HMPL-453 is a highly selective and potent small-molecule inhibitor of fibroblast growth factor receptors (FGFR) one, two and three.
Designed to complement an ongoing Phase I trial in Australia, the multi-centre, single-arm, open-label, two-part Phase I/II trial will investigate the safety, tolerability, preliminary efficacy and pharmacokinetics (PK) of HMPL-453 as a monotherapy.
The initial dose-escalation part of the trial will include locally advanced or metastatic solid tumour patients for whom, irrespective of their genetic status, standard therapy does not exist or was ineffective or intolerable
The first part will establish the maximum tolerated dose (MTD) and recommended dose for Phase II.

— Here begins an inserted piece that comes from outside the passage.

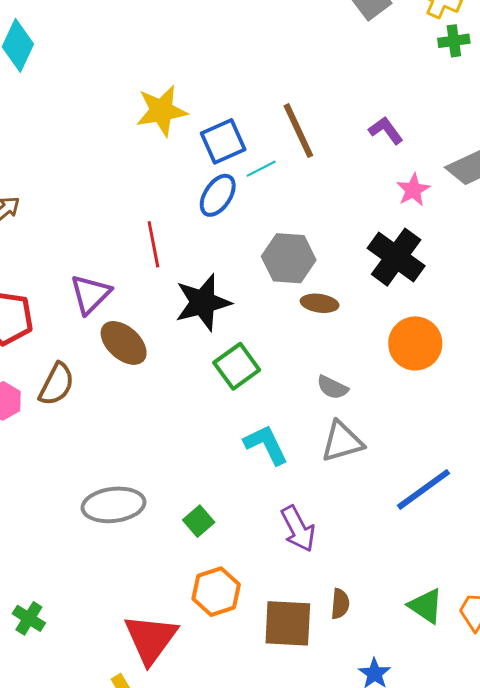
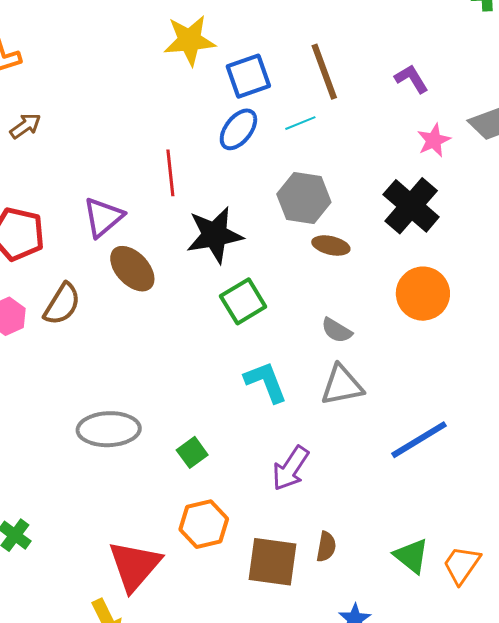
cyan line: (261, 169) -> (300, 123), moved
purple arrow: (298, 529) -> (291, 468), turned 57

The second dose-expansion part will assess the safety, tolerability, preliminary anti-tumour efficacy and PK at the recommended Phase II dose.
Patients with FGFR dysregulated tumours and other solid tumours such as advanced bladder cancer and advanced cholangiocarcinoma will be included in the second part.
The primary endpoint of the dose-expansion part is objective response rate (ORR), while secondary endpoints include safety, duration of response (DoR), progression-free survival (PFS), disease control rate (DCR) and overall survival (OS).
According to the data from pre-clinical studies, HMPL-453 indicated superior potency, better kinase selectivity and a favourable safety profile, when compared to other drugs belonging to the same class.